This project provides the JSON schemas for defining metadata fields and their requirements for The National Archives. It aims to standardize the structure of metadata across teams/catalogues, facilitating interoperability and consistency in data representation.
The National Archives (TNA) collects and preserves digital records from various sources, including government departments, courts and public enquiries. To manage these records effectively, TNA requires a consistent and structured approach to metadata creation and management.
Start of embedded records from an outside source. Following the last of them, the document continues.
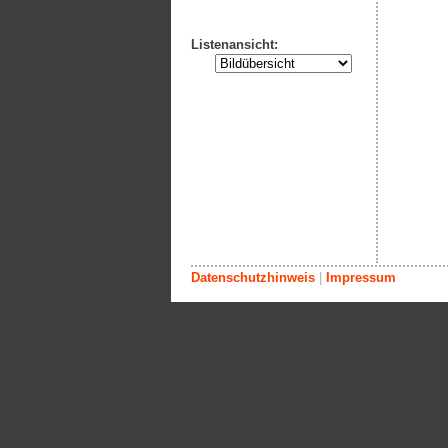
Listenansicht:
Datenschutzhinweis
|
Impressum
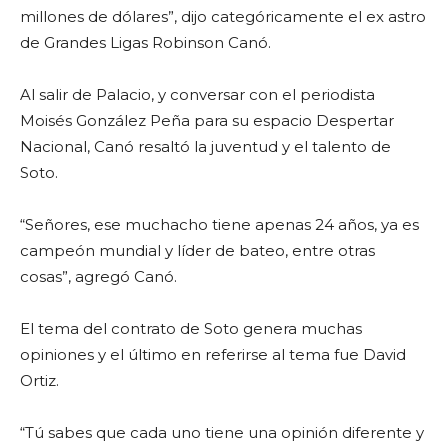
millones de dólares”, dijo categóricamente el ex astro
de Grandes Ligas Robinson Canó.
Al salir de Palacio, y conversar con el periodista
Moisés González Peña para su espacio Despertar
Nacional, Canó resaltó la juventud y el talento de
Soto.
“Señores, ese muchacho tiene apenas 24 años, ya es
campeón mundial y líder de bateo, entre otras
cosas”, agregó Canó.
El tema del contrato de Soto genera muchas
opiniones y el último en referirse al tema fue David
Ortiz.
“Tú sabes que cada uno tiene una opinión diferente y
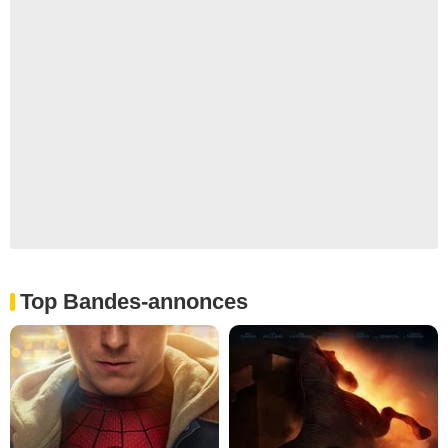
Top Bandes-annonces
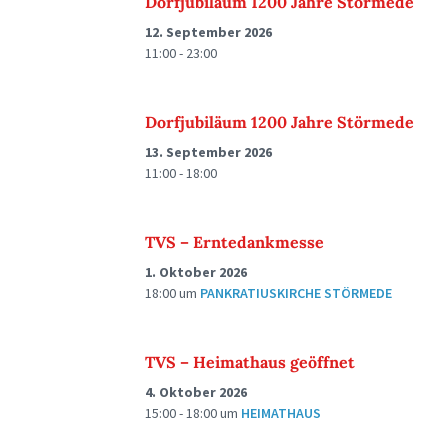
Dorfjubiläum 1200 Jahre Störmede
12. September 2026
11:00 - 23:00
Dorfjubiläum 1200 Jahre Störmede
13. September 2026
11:00 - 18:00
TVS – Erntedankmesse
1. Oktober 2026
18:00
um
PANKRATIUSKIRCHE STÖRMEDE
TVS – Heimathaus geöffnet
4. Oktober 2026
15:00 - 18:00
um
HEIMATHAUS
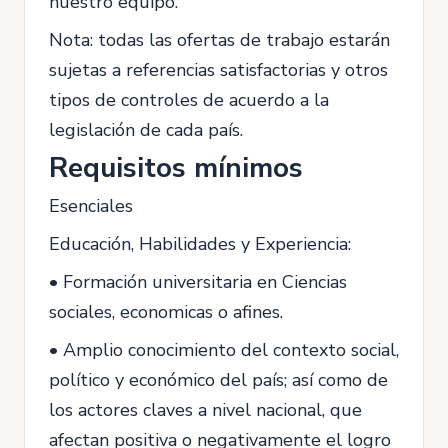
nuestro equipo.
Nota: todas las ofertas de trabajo estarán
sujetas a referencias satisfactorias y otros
tipos de controles de acuerdo a la
legislación de cada país.
Requisitos mínimos
Esenciales
Educación, Habilidades y Experiencia:
• Formación universitaria en Ciencias
sociales, economicas o afines.
• Amplio conocimiento del contexto social,
político y económico del país; así como de
los actores claves a nivel nacional, que
afectan positiva o negativamente el logro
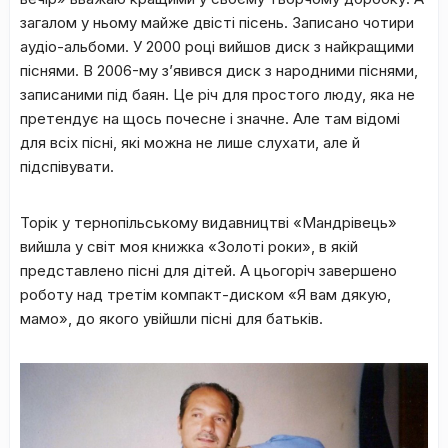
загалом у ньому майже двісті пісень. Записано чотири
аудіо-альбоми. У 2000 році вийшов диск з найкращими
піснями. В 2006-му з’явився диск з народними піснями,
записаними під баян. Це річ для простого люду, яка не
претендує на щось почесне і значне. Але там відомі
для всіх пісні, які можна не лише слухати, але й
підспівувати.
Торік у тернопільському видавництві «Мандрівець»
вийшла у світ моя книжка «Золоті роки», в якій
представлено пісні для дітей. А цьогоріч завершено
роботу над третім компакт-диском «Я вам дякую,
мамо», до якого увійшли пісні для батьків.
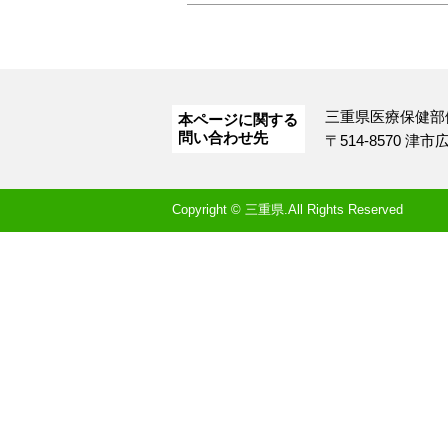
三重県医療保健部
本ページに関する
問い合わせ先
〒514-8570 津
Copyright © 三重県.All Rights Reserved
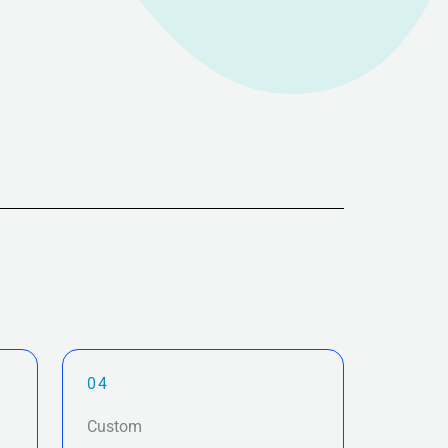
04
Custom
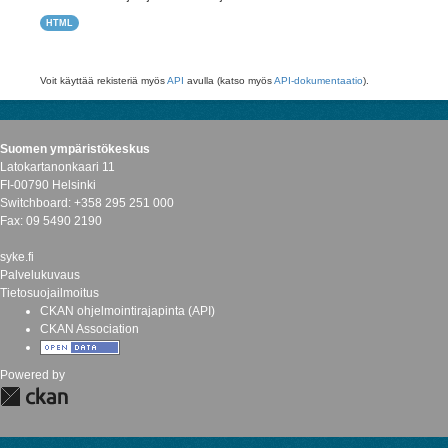
HTML
Voit käyttää rekisteriä myös
API
avulla (katso myös
API-dokumentaatio
).
Suomen ympäristökeskus
Latokartanonkaari 11
FI-00790 Helsinki
Switchboard: +358 295 251 000
Fax: 09 5490 2190
syke.fi
Palvelukuvaus
Tietosuojailmoitus
CKAN ohjelmointirajapinta (API)
CKAN Association
Powered by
While JSON is probably the most popular format for exchanging data, JSON Schema is the vocabulary that enables JSON data consistency, validity, and interoperability at scale.
This project provides a set of JSON schemas that define the structure and requirements of metadata fields used in TNA Digital Archiving. The schema are designed to conform to the JSON Schema specification, extended to include custom keywords and properties specific to TNA Digital Archiving metadata requirements.
- Flexibility: The schema supports a wide range of metadata fields commonly found in catalogues, including textual descriptions, numerical values, dates, and more.
- Validation: Ensures that metadata entries adhere to a predefined structure and meet specified requirements, reducing errors and inconsistencies.
- Extensibility: Easily extend the schema to accommodate additional metadata fields or custom requirements specific to different teams or use cases.
JSON Schema have defined keywords used to define data.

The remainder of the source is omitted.